Former Maximus call center trainers settle suit
Chadwick Davis left his job as a college liaison in Idaho Falls and moved to Boise in 2013 to work at the Maximus call center.
The Virginia-based company had opened a call center on Boise’s Hewlett Packard campus and hired about 1,600 local workers. Under a $100 million federal contract, the Maximus call center would help consumers navigate the launch of healthcare.gov — the federal health insurance exchange created by the Affordable Care Act.
Last summer, Davis was among the 1,500 people laid off when Maximus shuttered the center. But for much of his two years working at Maximus, Davis was in litigation against his employer.
Davis and 32 other trainers in Boise and 13 in a Brownsville, Texas, call center sued Maximus in January 2014, alleging the company forced them to work unpaid overtime.
“The main issue surrounding the lawsuit was never about having to work the long, and sometimes exhausting, hours that it took to get that center off the ground,” Davis said in an interview with the Statesman. “But it was always about being rightfully compensated for doing so.”

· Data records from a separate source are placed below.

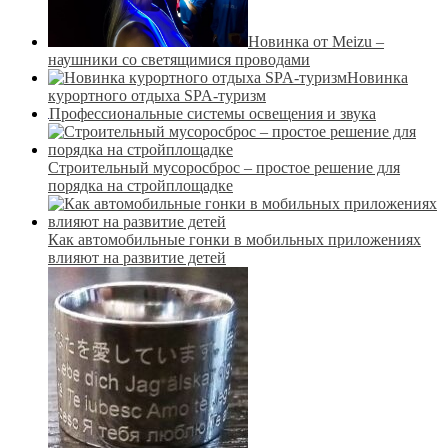
Новинка от Meizu –
наушники со светящимися проводами
Новинка
курортного отдыха SPA-туризм
Профессиональные системы освещения и звука
Строительный мусоросброс – простое решение для
порядка на стройплощадке
Как автомобильные гонки в мобильных приложениях
влияют на развитие детей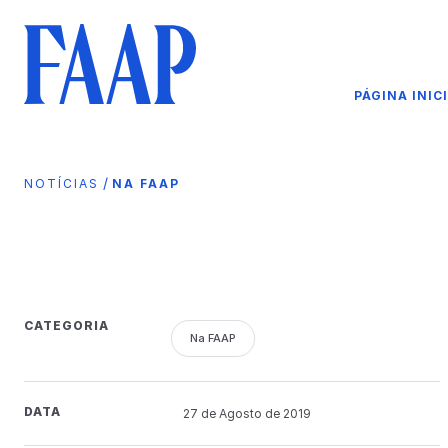
PÁGINA INIC
/
NOTÍCIAS
NA FAAP
CATEGORIA
Na FAAP
DATA
27 de
Agosto
de 2019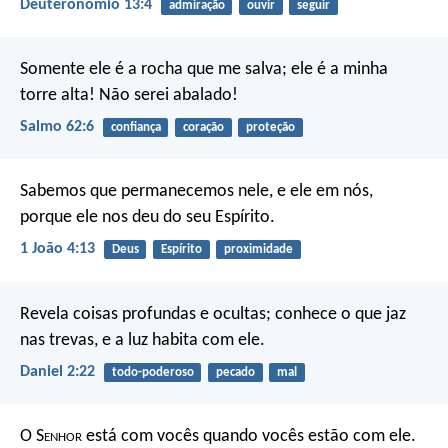
Deuteronômio 13:4
admiração
ouvir
seguir
Somente ele é a rocha que me salva;
ele é a minha
torre alta! Não serei abalado!
Salmo 62:6
confiança
coração
proteção
Sabemos que permanecemos nele, e ele em nós,
porque ele nos deu do seu Espírito.
1 João 4:13
Deus
Espírito
proximidade
Revela coisas profundas e ocultas;
conhece o que jaz
nas trevas,
e a luz habita com ele.
Daniel 2:22
todo-poderoso
pecado
mal
O S
enhor
está com vocês quando vocês estão com ele.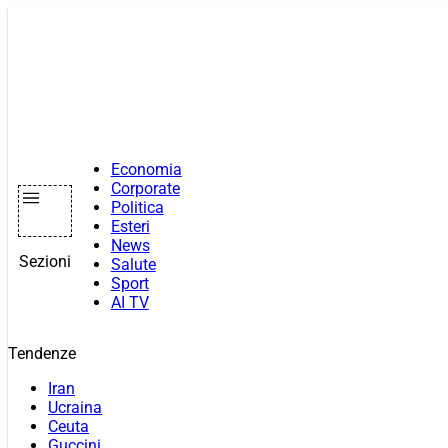
Vai
al
contenuto
Economia
Corporate
Politica
Esteri
News
Sezioni
Salute
Sport
AI TV
Tendenze
Iran
Ucraina
Ceuta
Guccini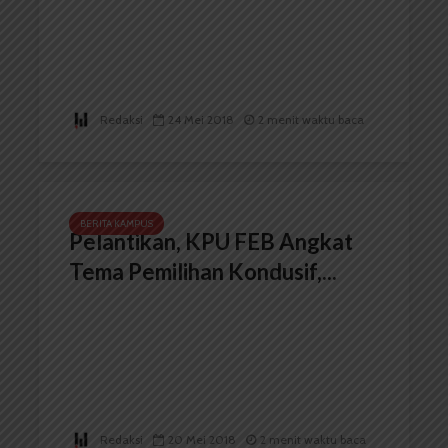
Redaksi
24 Mei 2018
2 menit waktu baca
BERITA KAMPUS
Pelantikan, KPU FEB Angkat
Tema Pemilihan Kondusif,...
Redaksi
20 Mei 2018
2 menit waktu baca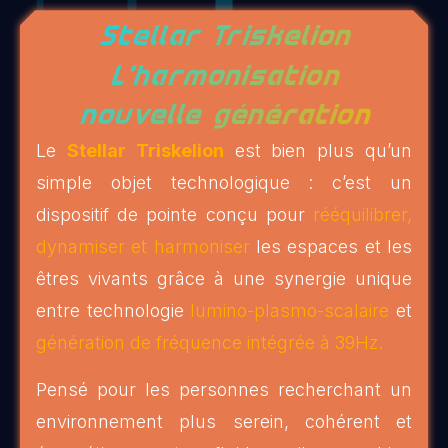
Stellar Triskelion
L’harmonisation
nouvelle génération
Le
Stellar Triskelion
est bien plus qu’un
simple objet technologique : c’est un
dispositif de pointe conçu pour
rééquilibrer,
dynamiser et harmoniser
les espaces et les
êtres vivants grâce à une synergie unique
entre technologie
lumino-plasmo-scalaire
et
génération de fréquence intégrée à 39Hz.
Pensé pour les personnes recherchant un
environnement plus serein, cohérent et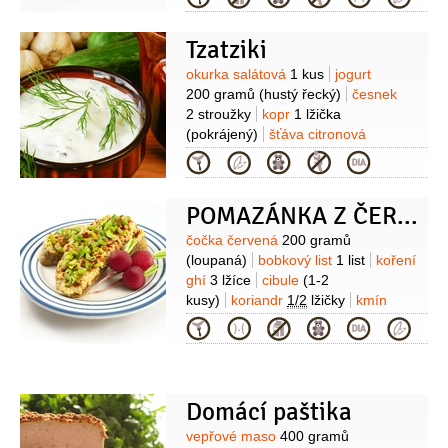
Tzatziki
Suroviny
okurka salátová
1 kus
jogurt
200 gramů
(hustý řecký)
česnek
2 stroužky
kopr
1 lžička
(pokrájený)
šťáva citronová
1 lžíce
olej olivový
2 lžíce
sůl
pepř
Kategorie
POMAZÁNKA Z ČERVENÉ ČOČKY
Suroviny
čočka červená
200 gramů
(loupaná)
bobkový list
1 list
koření
ghí
3 lžíce
cibule
(1-2
kusy)
koriandr
1/2
lžičky
kmín
římský
1/2
lžičky
mrkev
2 kusy
Kategorie
(velká)
sůl
umeocet
Domácí paštika
Suroviny
vepřové maso
400 gramů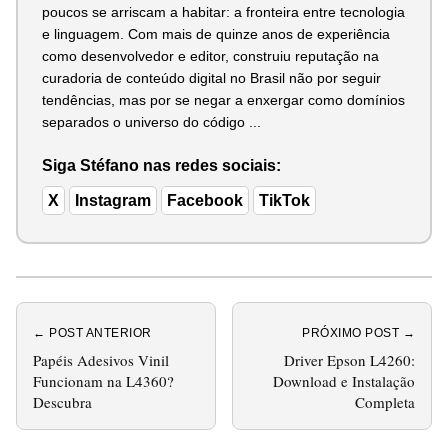
poucos se arriscam a habitar: a fronteira entre tecnologia
e linguagem. Com mais de quinze anos de experiência
como desenvolvedor e editor, construiu reputação na
curadoria de conteúdo digital no Brasil não por seguir
tendências, mas por se negar a enxergar como domínios
separados o universo do código ...
Siga Stéfano nas redes sociais:
X
Instagram
Facebook
TikTok
← POST ANTERIOR
PRÓXIMO POST →
Papéis Adesivos Vinil
Driver Epson L4260:
Funcionam na L4360?
Download e Instalação
Descubra
Completa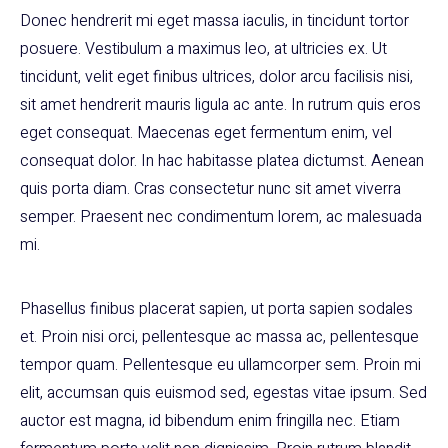
Donec hendrerit mi eget massa iaculis, in tincidunt tortor
posuere. Vestibulum a maximus leo, at ultricies ex. Ut
tincidunt, velit eget finibus ultrices, dolor arcu facilisis nisi,
sit amet hendrerit mauris ligula ac ante. In rutrum quis eros
eget consequat. Maecenas eget fermentum enim, vel
consequat dolor. In hac habitasse platea dictumst. Aenean
quis porta diam. Cras consectetur nunc sit amet viverra
semper. Praesent nec condimentum lorem, ac malesuada
mi.
Phasellus finibus placerat sapien, ut porta sapien sodales
et. Proin nisi orci, pellentesque ac massa ac, pellentesque
tempor quam. Pellentesque eu ullamcorper sem. Proin mi
elit, accumsan quis euismod sed, egestas vitae ipsum. Sed
auctor est magna, id bibendum enim fringilla nec. Etiam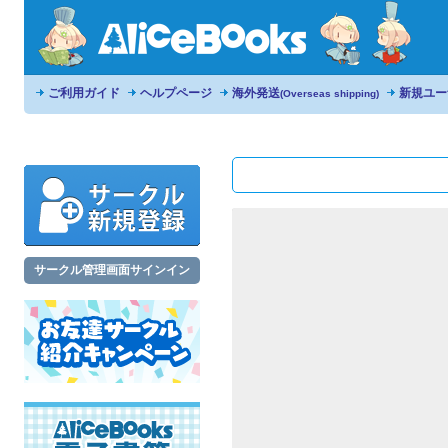
ご利用ガイド
ヘルプページ
海外発送
新規ユー
(Overseas shipping)
サークル管理画面サインイン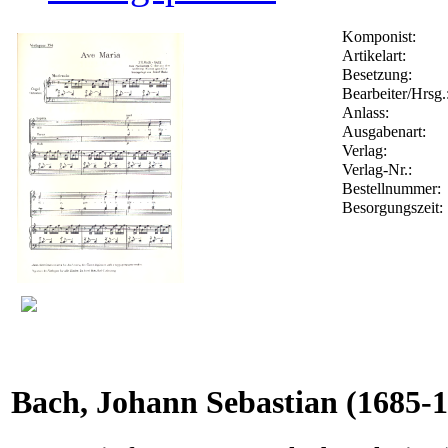
Komponist:
Artikelart:
Besetzung:
Bearbeiter/Hrsg.
Anlass:
Ausgabenart:
Verlag:
Verlag-Nr.:
Bestellnummer
Besorgungszeit:
Bach, Johann Sebastian
(1685-1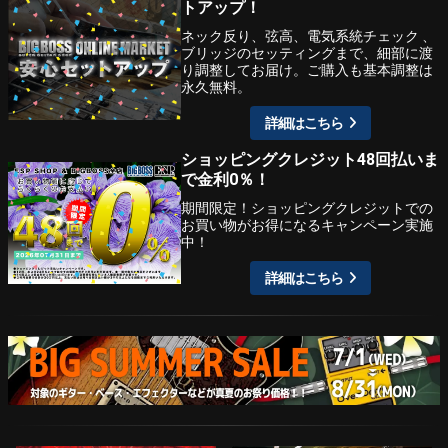
トアップ！
ネック反り、弦高、電気系統チェック 、
ブリッジのセッティングまで、細部に渡
り調整してお届け。ご購入も基本調整は
永久無料。
詳細はこちら
ショッピングクレジット48回払いま
で金利0％！
期間限定！ショッピングクレジットでの
お買い物がお得になるキャンペーン実施
中！
詳細はこちら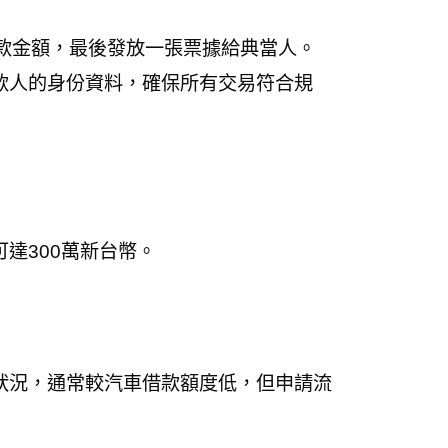
款金額，最後發放一張票據給典當人。
款人的身份資料，確保所有交易符合規
達300萬新台幣。
狀況，通常較汽車借款額度低，但申請流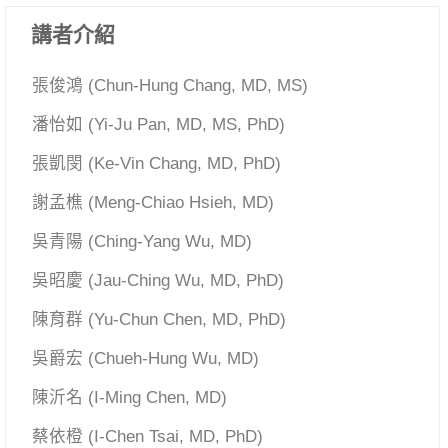
講者介紹
張俊鴻 (Chun-Hung Chang, MD, MS)
潘怡如 (Yi-Ju Pan, MD, MS, PhD)
張凱閔 (Ke-Vin Chang, MD, PhD)
謝孟樵 (Meng-Chiao Hsieh, MD)
吳青陽 (Ching-Yang Wu, MD)
吳昭慶 (Jau-Ching Wu, MD, PhD)
陳育群 (Yu-Chun Chen, MD, PhD)
吳爵宏 (Chueh-Hung Wu, MD)
陳沂名 (I-Ming Chen, MD)
蔡依橙 (I-Chen Tsai, MD, PhD)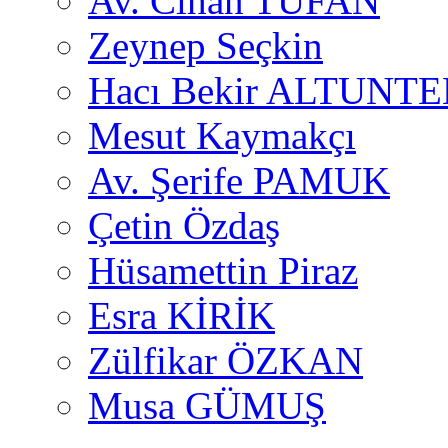
Av. Cihan TUFAN
Zeynep Seçkin
Hacı Bekir ALTUNTE
Mesut Kaymakçı
Av. Şerife PAMUK
Çetin Özdaş
Hüsamettin Piraz
Esra KİRİK
Zülfikar ÖZKAN
Musa GÜMUŞ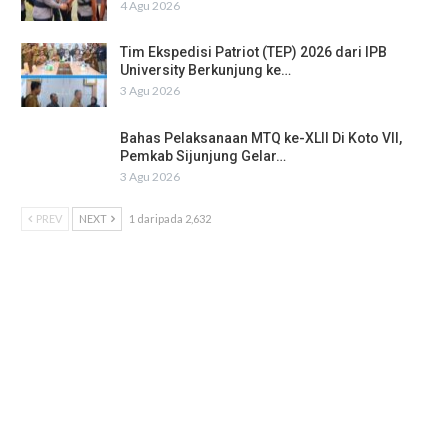
4 Agu 2026
Tim Ekspedisi Patriot (TEP) 2026 dari IPB
University Berkunjung ke…
3 Agu 2026
Bahas Pelaksanaan MTQ ke-XLII Di Koto VII,
Pemkab Sijunjung Gelar…
3 Agu 2026
PREV
NEXT
1 daripada 2,632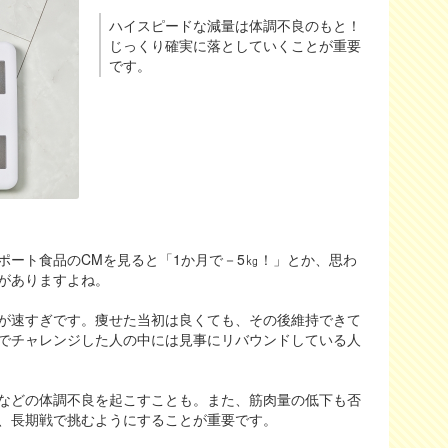
ハイスピードな減量は体調不良のもと！
じっくり確実に落としていくことが重要
です。
ポート食品のCMを見ると「1か月で－5㎏！」とか、思わ
がありますよね。
が速すぎです。痩せた当初は良くても、その後維持できて
でチャレンジした人の中には見事にリバウンドしている人
などの体調不良を起こすことも。また、筋肉量の低下も否
、長期戦で挑むようにすることが重要です。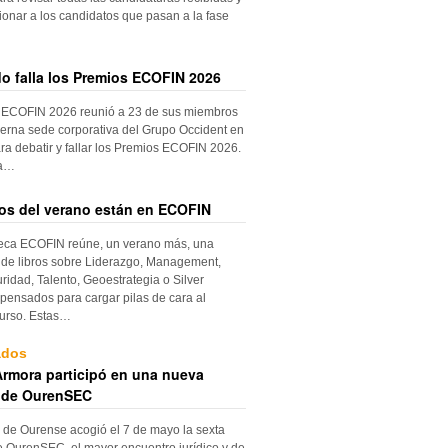
ionar a los candidatos que pasan a la fase
do falla los Premios ECOFIN 2026
 ECOFIN 2026 reunió a 23 de sus miembros
erna sede corporativa del Grupo Occident en
ra debatir y fallar los Premios ECOFIN 2026.
la…
ros del verano están en ECOFIN
teca ECOFIN reúne, un verano más, una
 de libros sobre Liderazgo, Management,
ridad, Talento, Geoestrategia o Silver
ensados para cargar pilas de cara al
urso. Estas…
ados
rmora participó en una nueva
 de OurenSEC
 de Ourense acogió el 7 de mayo la sexta
e OurenSEC, el mayor encuentro jurídico y de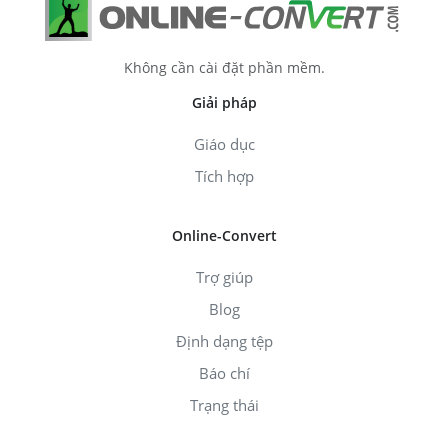
Không cần cài đặt phần mềm.
Giải pháp
Giáo dục
Tích hợp
Online-Convert
Trợ giúp
Blog
Định dạng tệp
Báo chí
Trạng thái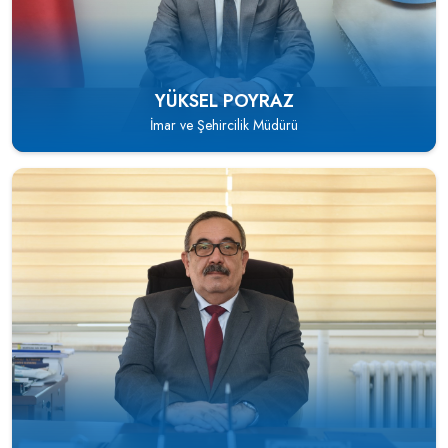
YÜKSEL POYRAZ
İmar ve Şehircilik Müdürü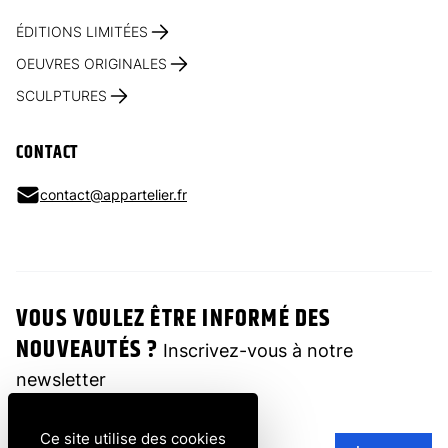
ÉDITIONS LIMITÉES
OEUVRES ORIGINALES
SCULPTURES
CONTACT
contact@appartelier.fr
VOUS VOULEZ ÊTRE INFORMÉ DES
NOUVEAUTÉS ?
Inscrivez-vous à notre
newsletter
Ce site utilise des cookies
Adresse e-mail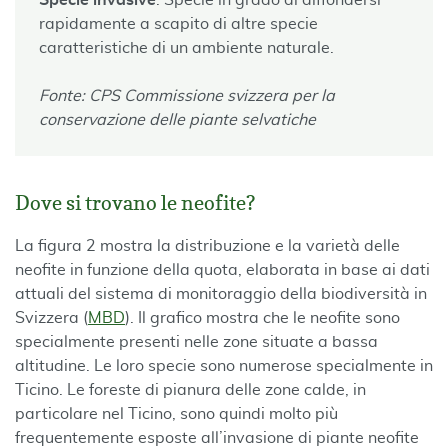
Specie invasive
: Specie in grado di diffondersi
rapidamente a scapito di altre specie
caratteristiche di un ambiente naturale.
Fonte: CPS Commissione svizzera per la
conservazione delle piante selvatiche
Dove si trovano le neofite?
La figura 2 mostra la distribuzione e la varietà delle
neofite in funzione della quota, elaborata in base ai dati
attuali del sistema di monitoraggio della biodiversità in
Svizzera (
MBD
). Il grafico mostra che le neofite sono
specialmente presenti nelle zone situate a bassa
altitudine. Le loro specie sono numerose specialmente in
Ticino. Le foreste di pianura delle zone calde, in
particolare nel Ticino, sono quindi molto più
frequentemente esposte all’invasione di piante neofite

The Boise employees claimed Maximus did not pay them for a total of nearly 10,000 hours of overtime work. An expert witness hired by Maximus told the court that, based on a statistical software program, the Boise employees could only claim 3,458 hours.
Maximus didn’t really contest that they were misclassified. It contested the amount of hours they should be paid for.
Howard Belodoff
attorney for employeesThe trainers worked both on-site and at home after hours, said Howard Belodoff, a Boise attorney who represented the trainers along with Jeremiah Hudson of Fisher Rainey Hudson law firm in Boise.
A California U.S. District judge in mid-November approved a class-action settlement between the trainers and Maximus. Each trainer would receive about 80 percent of the overtime pay Maximus owed them — a total of $375,800.
The judge also ruled that Maximus must double that amount, because it owed “liquidated damages” to the trainers for not having paid them overtime.
The evidence showed Maximus was worried about getting sued for not classifying workers as legally owed overtime pay, the judge said.
But the judge did not find Maximus had an “honest intention” to figure out whether it was breaking the rules or take steps to make sure it was following the law.
Meanwhile, more than 100 former call-center supervisors who also alleged Maximus forced them to work unpaid overtime have not settled. A separate lawsuit against Maximus — filed by workers who say Maximus led them to believe their jobs were permanent instead of seasonal, temporary positions — is still pending in federal court.
Davis, 36, says he is still looking for a new job. He wants to stay in Boise but is contemplating moving back to Idaho Falls.
A spokesman for Maximus did not immediately respond to a request for comment.